[Page-level text extractions]
------------------------------------------------
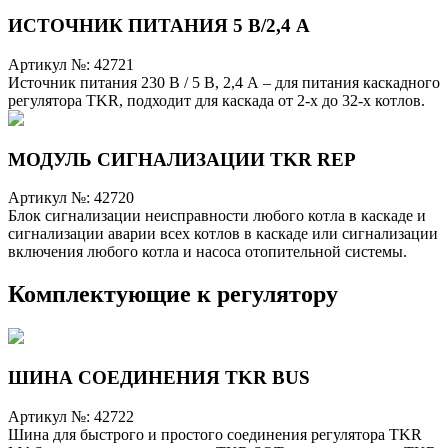
ИСТОЧНИК ПИТАНИЯ 5 В/2,4 А
Артикул №:
42721
Источник питания 230 В / 5 В, 2,4 А – для питания каскадного
регулятора TKR, подходит для каскада от 2-х до 32-х котлов.
МОДУЛЬ СИГНАЛИЗАЦИИ TKR REP
Артикул №:
42720
Блок сигнализации неисправности любого котла в каскаде и
сигнализации аварии всех котлов в каскаде или сигнализации
включения любого котла и насоса отопительной системы.
Комплектующие к регулятору
ШИНА СОЕДИНЕНИЯ TKR BUS
Артикул №:
42722
Шина для быстрого и простого соединения регулятора TKR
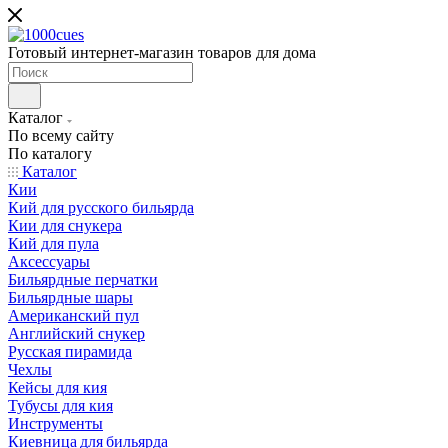
Готовый интернет-магазин товаров для дома
Каталог
По всему сайту
По каталогу
Каталог
Кии
Кий для русского бильярда
Кии для снукера
Кий для пула
Аксессуары
Бильярдные перчатки
Бильярдные шары
Американский пул
Английский снукер
Русская пирамида
Чехлы
Кейсы для кия
Тубусы для кия
Инструменты
Киевница для бильярда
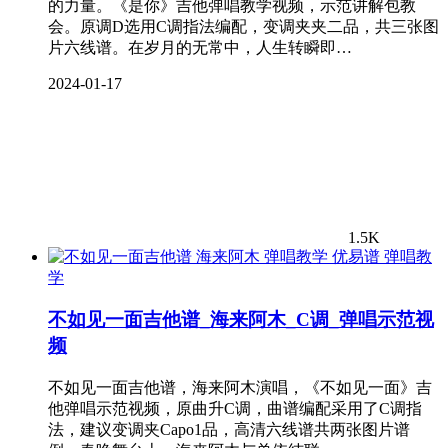
的力量。《是你》吉他弹唱教学视频，示范讲解包教
会。原调D选用C调指法编配，变调夹夹二品，共三张图
片六线谱。在岁月的无常中，人生转瞬即…
2024-01-17
1.5K
弹唱教
学
不如见一面吉他谱_海来阿木_C调_弹唱示范视
频
不如见一面吉他谱，海来阿木演唱，《不如见一面》吉
他弹唱示范视频，原曲升C调，曲谱编配采用了C调指
法，建议变调夹Capo1品，高清六线谱共两张图片谱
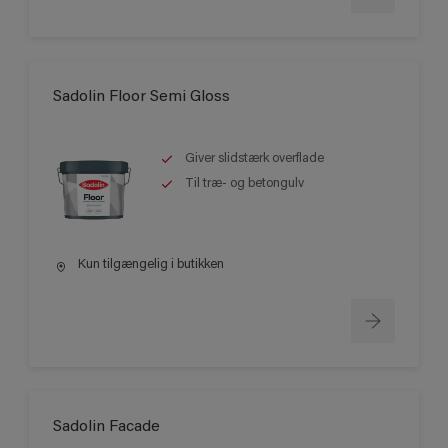
Sadolin Floor Semi Gloss
Giver slidstærk overflade
Til træ- og betongulv
Kun tilgængelig i butikken
Sadolin Facade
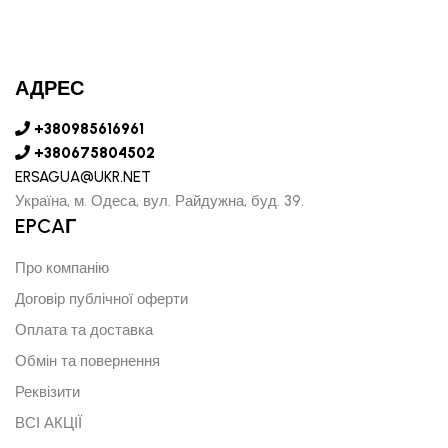
АДРЕС
+380985616961
+380675804502
ERSAGUA@UKR.NET
Україна, м. Одеса, вул. Райдужна, буд. 39.
EPCAГ
Про компанію
Договір публічної оферти
Оплата та доставка
Обмін та повернення
Реквізити
ВСІ АКЦІЇ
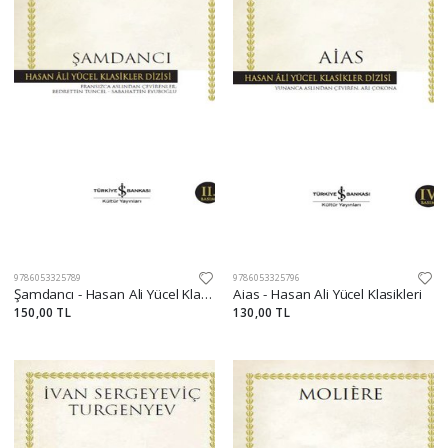
9786053325789
9786053325796
Şamdancı - Hasan Ali Yücel Klasikleri
Aias - Hasan Ali Yücel Klasikleri
150,00 TL
130,00 TL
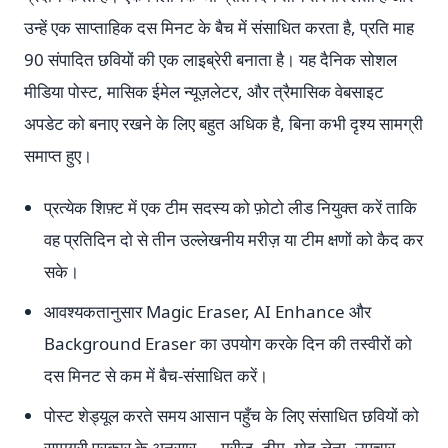
उन्हें एक साप्ताहिक दस मिनट के बैच में संसाधित करता है, प्रति माह
90 संपादित छवियों की एक लाइब्रेरी बनाता है। यह दैनिक सोशल
मीडिया पोस्ट, मासिक ईमेल न्यूज़लेटर, और त्रैमासिक वेबसाइट
अपडेट को बनाए रखने के लिए बहुत अधिक है, बिना कभी दृश्य सामग्री
समाप्त हुए।
प्रत्येक शिफ़्ट में एक टीम सदस्य को फ़ोटो लीड नियुक्त करें ताकि
वह प्रतिदिन दो से तीन उल्लेखनीय मरीज़ या टीम क्षणों को कैद कर
सके।
आवश्यकतानुसार Magic Eraser, AI Enhance और
Background Eraser का उपयोग करके दिन की तस्वीरों को
दस मिनट से कम में बैच-संसाधित करें।
पोस्ट शेड्यूल करते समय आसान पहुँच के लिए संसाधित छवियों को
सामग्री प्रकार के अनुसार — मरीज़, टीम, गोद-लेना, उपचार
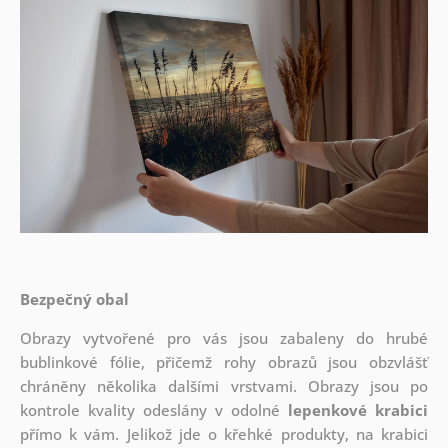
Bezpečný obal
Obrazy vytvořené pro vás jsou zabaleny do hrubé
bublinkové fólie, přičemž rohy obrazů jsou obzvlášť
chráněny několika dalšími vrstvami.
Obrazy jsou po
kontrole kvality odeslány v odolné
lepenkové krabici
přímo k vám. Jelikož jde o křehké produkty, na krabici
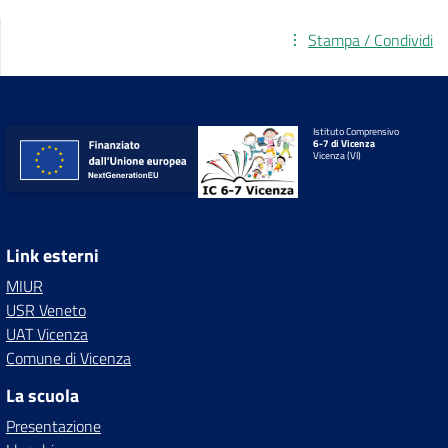
Stampa / Condividi
Istituto Comprensivo
6-7 di Vicenza
Vicenza (VI)
Link esterni
MIUR
USR Veneto
UAT Vicenza
Comune di Vicenza
La scuola
Presentazione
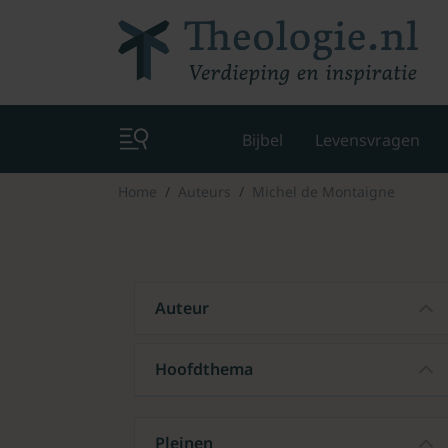
Bijbel
Levensvragen
Home
Auteurs
Michel de Montaigne
Auteur
Hoofdthema
Pleinen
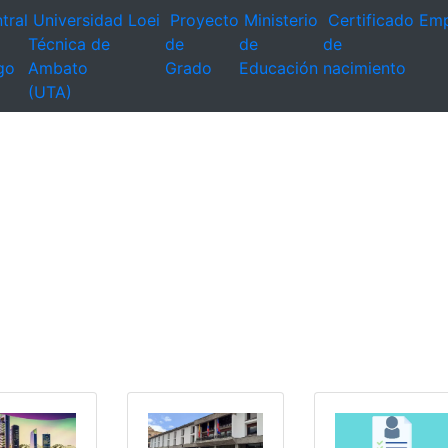
tral
Universidad
Loei
Proyecto
Ministerio
Certificado
Emp
Técnica de
de
de
de
go
Ambato
Grado
Educación
nacimiento
(UTA)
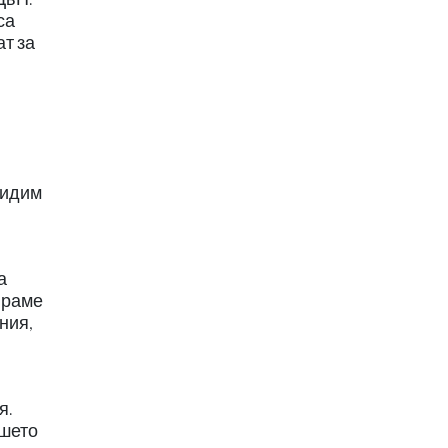
са
ат за
видим
а
ираме
ния,
я.
ашето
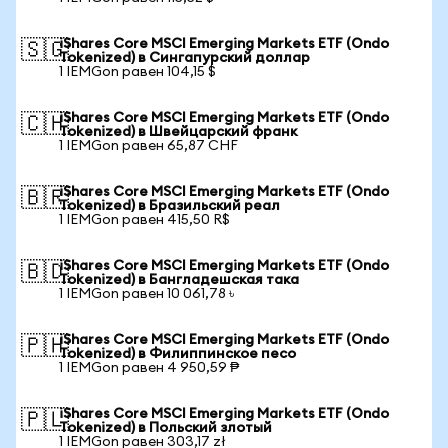
iShares Core MSCI Emerging Markets ETF (Ondo
🇸🇬
Tokenized) в Сингапурский доллар
1 IEMGon равен 104,15 $
iShares Core MSCI Emerging Markets ETF (Ondo
🇨🇭
Tokenized) в Швейцарский франк
1 IEMGon равен 65,87 CHF
iShares Core MSCI Emerging Markets ETF (Ondo
🇧🇷
Tokenized) в Бразильский реал
1 IEMGon равен 415,50 R$
iShares Core MSCI Emerging Markets ETF (Ondo
🇧🇩
Tokenized) в Бангладешская така
1 IEMGon равен 10 061,78 ৳
iShares Core MSCI Emerging Markets ETF (Ondo
🇵🇭
Tokenized) в Филиппинское песо
1 IEMGon равен 4 950,59 ₱
iShares Core MSCI Emerging Markets ETF (Ondo
🇵🇱
Tokenized) в Польский злотый
1 IEMGon равен 303,17 zł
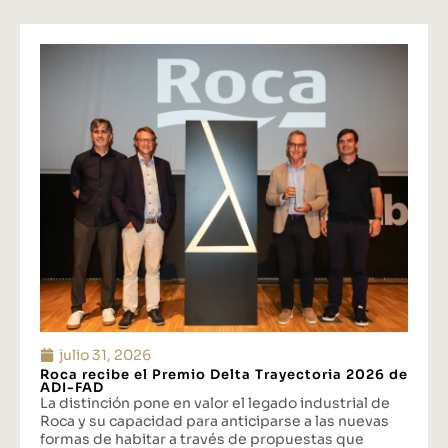
julio 31, 2026
Roca recibe el Premio Delta Trayectoria 2026 de
ADI-FAD
La distinción pone en valor el legado industrial de
Roca y su capacidad para anticiparse a las nuevas
formas de habitar a través de propuestas que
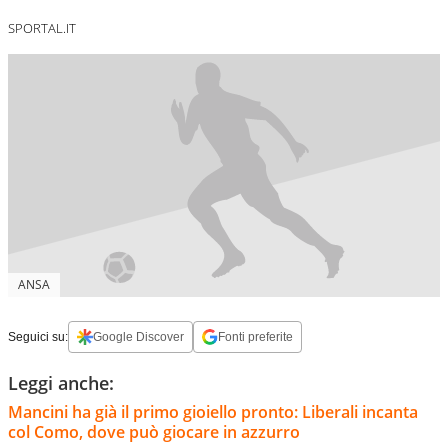
SPORTAL.IT
ANSA
Seguici su:
Google Discover
Fonti preferite
Leggi anche:
Mancini ha già il primo gioiello pronto: Liberali incanta
col Como, dove può giocare in azzurro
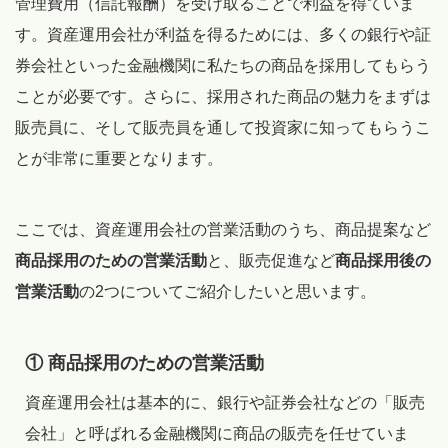
管理費用（信託報酬）を受け取ることで利益を得ていま
す。資産運用会社が利益を得るためには、多くの銀行や証
券会社といった金融機関に私たちの商品を採用してもらう
ことが必要です。さらに、採用された商品の魅力をまずは
販売員に、そして販売員を通して投資家に知ってもらうこ
とが非常に重要となります。
ここでは、資産運用会社の営業活動のうち、商品提案など
商品採用のための営業活動
と、販売促進など
商品採用後の
営業活動
の2つについてご紹介したいと思います。
① 商品採用のための営業活動
資産運用会社は基本的に、銀行や証券会社などの「販売
会社」と呼ばれる金融機関に商品の販売を任せていま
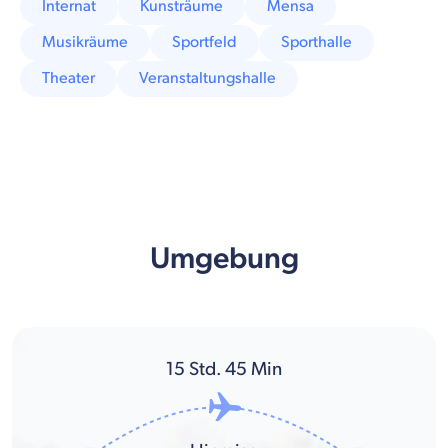
Internat
Kunsträume
Mensa
Musikräume
Sportfeld
Sporthalle
Theater
Veranstaltungshalle
Umgebung
15
Std.
45
Min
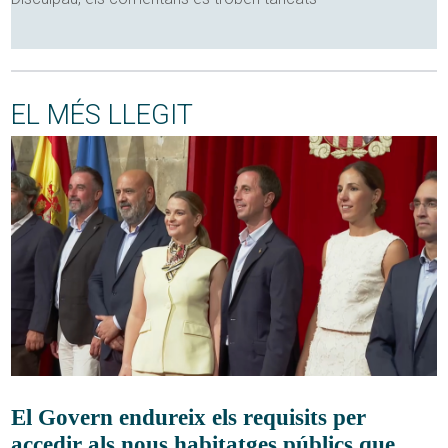
EL MÉS LLEGIT
El Govern endureix els requisits per
accedir als nous habitatges públics que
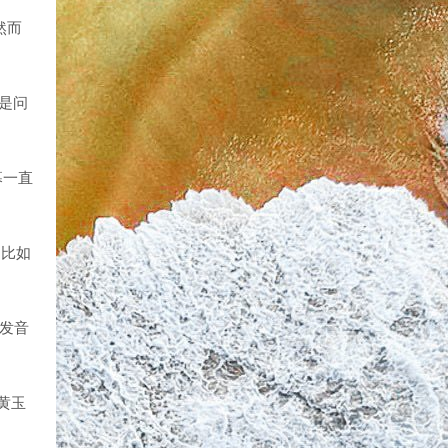
然而
是问
幕一直
，比如
就发音
黄玉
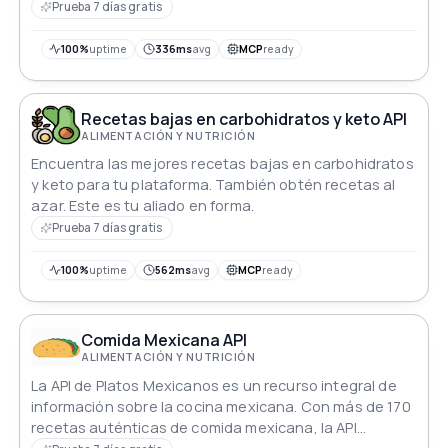
palabra clave. Desde suculentos platos principales
Prueba 7 días gratis
hasta deliciosos postres, encuentra el plato perfecto
para satisfacer cualquier antojo. Abraza tu chef
100%
uptime
336ms
avg
MCP
ready
interior y explora un mundo de sabores al alcance de
tu mano.
Recetas bajas en carbohidratos y keto API
ALIMENTACIÓN Y NUTRICIÓN
Encuentra las mejores recetas bajas en carbohidratos
y keto para tu plataforma. También obtén recetas al
azar. Este es tu aliado en forma.
Prueba 7 días gratis
100%
uptime
562ms
avg
MCP
ready
Comida Mexicana API
ALIMENTACIÓN Y NUTRICIÓN
La API de Platos Mexicanos es un recurso integral de
información sobre la cocina mexicana. Con más de 170
recetas auténticas de comida mexicana, la API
------------------------------------------------
**Your objective:** Word for word, set down each record shown above, omitting the pictures.

**Exercise output:**
ИСТОЧНИК ПИТАНИЯ 5 В/2,4 А
Артикул №:
42721
Источник питания 230 В / 5 В, 2,4 А – для питания каскадного
регулятора TKR, подходит для каскада от 2-х до 32-х котлов.
МОДУЛЬ СИГНАЛИЗАЦИИ TKR REP
Артикул №:
42720
Блок сигнализации неисправности любого котла в каскаде и
сигнализации аварии всех котлов в каскаде или сигнализации
включения любого котла и насоса отопительной системы.
Комплектующие к регулятору
ШИНА СОЕДИНЕНИЯ TKR BUS
Артикул №:
42722
Шина для быстрого и простого соединения регулятора TKR
Готовый интернет-магазин товаров для дома
Каталог
По всему сайту
По каталогу
Каталог
Кии
Кий для русского бильярда
Кии для снукера
Кий для пула
Аксессуары
Бильярдные перчатки
Бильярдные шары
Американский пул
Английский снукер
Русская пирамида
Чехлы
Кейсы для кия
Тубусы для кия
Инструменты
Киевница для бильярда
的力量。《是你》吉他弹唱教学视频，示范讲解包教
会。原调D选用C调指法编配，变调夹夹二品，共三张图
片六线谱。在岁月的无常中，人生转瞬即…
2024-01-17
1.5K
弹唱教
学
不如见一面吉他谱_海来阿木_C调_弹唱示范视
频
不如见一面吉他谱，海来阿木演唱，《不如见一面》吉
他弹唱示范视频，原曲升C调，曲谱编配采用了C调指
法，建议变调夹Capo1品，高清六线谱共两张图片谱
Sadolin Floor Semi Gloss
Giver slidstærk overflade
Til træ- og betongulv
Kun tilgængelig i butikken
Sadolin Facade
АДРЕС
+380985616961
+380675804502
ERSAGUA@UKR.NET
Україна, м. Одеса, вул. Райдужна, буд. 39.
EPCAГ
Про компанію
Договір публічної оферти
Оплата та доставка
Обмін та повернення
Реквізити
ВСІ АКЦІЇ
9786053325789
9786053325796
Şamdancı - Hasan Ali Yücel Klasikleri
Aias - Hasan Ali Yücel Klasikleri
150,00 TL
130,00 TL
उन्हें एक साप्ताहिक दस मिनट के बैच में संसाधित करता है, प्रति माह
90 संपादित छवियों की एक लाइब्रेरी बनाता है। यह दैनिक सोशल
मीडिया पोस्ट, मासिक ईमेल न्यूज़लेटर, और त्रैमासिक वेबसाइट
अपडेट को बनाए रखने के लिए बहुत अधिक है, बिना कभी दृश्य सामग्री
समाप्त हुए।
प्रत्येक शिफ़्ट में एक टीम सदस्य को फ़ोटो लीड नियुक्त करें ताकि
वह प्रतिदिन दो से तीन उल्लेखनीय मरीज़ या टीम क्षणों को कैद कर
सके।
आवश्यकतानुसार Magic Eraser, AI Enhance और
Background Eraser का उपयोग करके दिन की तस्वीरों को
दस मिनट से कम में बैच-संसाधित करें।
पोस्ट शेड्यूल करते समय आसान पहुँच के लिए संसाधित छवियों को
सामग्री प्रकार के अनुसार — मरीज़, टीम, गोद-लेना, उपचार
Bezpečný obal
Obrazy vytvořené pro vás jsou zabaleny do hrubé
bublinkové fólie, přičemž rohy obrazů jsou obzvlášť
chráněny několika dalšími vrstvami.
Obrazy jsou po
kontrole kvality odeslány v odolné
lepenkové krabici
přímo k vám. Jelikož jde o křehké produkty, na krabici
Stampa / Condividi
Istituto Comprensivo
6-7 di Vicenza
Vicenza (VI)
Link esterni
MIUR
USR Veneto
UAT Vicenza
Comune di Vicenza
La scuola
Presentazione
Bijbel
Levensvragen
Home
Auteurs
Michel de Montaigne
Auteur
Hoofdthema
Pleinen
tral
Universidad
Loei
Proyecto
Ministerio
Certificado
Emp
Técnica de
de
de
de
go
Ambato
Grado
Educación
nacimiento
(UTA)
са
ат за
видим
а
ираме
ния,
я.
ашето
iShares Core MSCI Emerging Markets ETF (Ondo
🇸🇬
Tokenized) в Сингапурский доллар
1 IEMGon равен 104,15 $
iShares Core MSCI Emerging Markets ETF (Ondo
🇨🇭
Tokenized) в Швейцарский франк
1 IEMGon равен 65,87 CHF
iShares Core MSCI Emerging Markets ETF (Ondo
🇧🇷
Tokenized) в Бразильский реал
1 IEMGon равен 415,50 R$
iShares Core MSCI Emerging Markets ETF (Ondo
🇧🇩
Tokenized) в Бангладешская така
1 IEMGon равен 10 061,78 ৳
iShares Core MSCI Emerging Markets ETF (Ondo
🇵🇭
Tokenized) в Филиппинское песо
1 IEMGon равен 4 950,59 ₱
iShares Core MSCI Emerging Markets ETF (Ondo
🇵🇱
Tokenized) в Польский злотый
1 IEMGon равен 303,17 zł
julio 31, 2026
Roca recibe el Premio Delta Trayectoria 2026 de
ADI-FAD
La distinción pone en valor el legado industrial de
Roca y su capacidad para anticiparse a las nuevas
formas de habitar a través de propuestas que
SPORTAL.IT
ANSA
Seguici su:
Google Discover
Fonti preferite
Leggi anche:
Mancini ha già il primo gioiello pronto: Liberali incanta
col Como, dove può giocare in azzurro
管理費用（信託報酬）を受け取ることで利益を得ていま
す。資産運用会社が利益を得るためには、多くの銀行や証
券会社といった金融機関に私たちの商品を採用してもらう
ことが必要です。さらに、採用された商品の魅力をまずは
販売員に、そして販売員を通して投資家に知ってもらうこ
とが非常に重要となります。
ここでは、資産運用会社の営業活動のうち、商品提案など
商品採用のための営業活動
と、販売促進など
商品採用後の
営業活動
の2つについてご紹介したいと思います。
① 商品採用のための営業活動
資産運用会社は基本的に、銀行や証券会社などの「販売
会社」と呼ばれる金融機関に商品の販売を任せていま
Internat
Kunsträume
Mensa
Musikräume
Sportfeld
Sporthalle
Theater
Veranstaltungshalle
Umgebung
15
Std.
45
Min
EL MÉS LLEGIT
El Govern endureix els requisits per
accedir als nous habitatges públics que
然而
是问
幕一直
，比如
就发音
黄玉
palabra clave. Desde suculentos platos principales
Prueba 7 días gratis
hasta deliciosos postres, encuentra el plato perfecto
para satisfacer cualquier antojo. Abraza tu chef
100%
uptime
336ms
avg
MCP
ready
interior y explora un mundo de sabores al alcance de
tu mano.
Recetas bajas en carbohidratos y keto API
ALIMENTACIÓN Y NUTRICIÓN
Encuentra las mejores recetas bajas en carbohidratos
y keto para tu plataforma. También obtén recetas al
azar. Este es tu aliado en forma.
Prueba 7 días gratis
100%
uptime
562ms
avg
MCP
ready
Comida Mexicana API
ALIMENTACIÓN Y NUTRICIÓN
La API de Platos Mexicanos es un recurso integral de
información sobre la cocina mexicana. Con más de 170
recetas auténticas de comida mexicana, la API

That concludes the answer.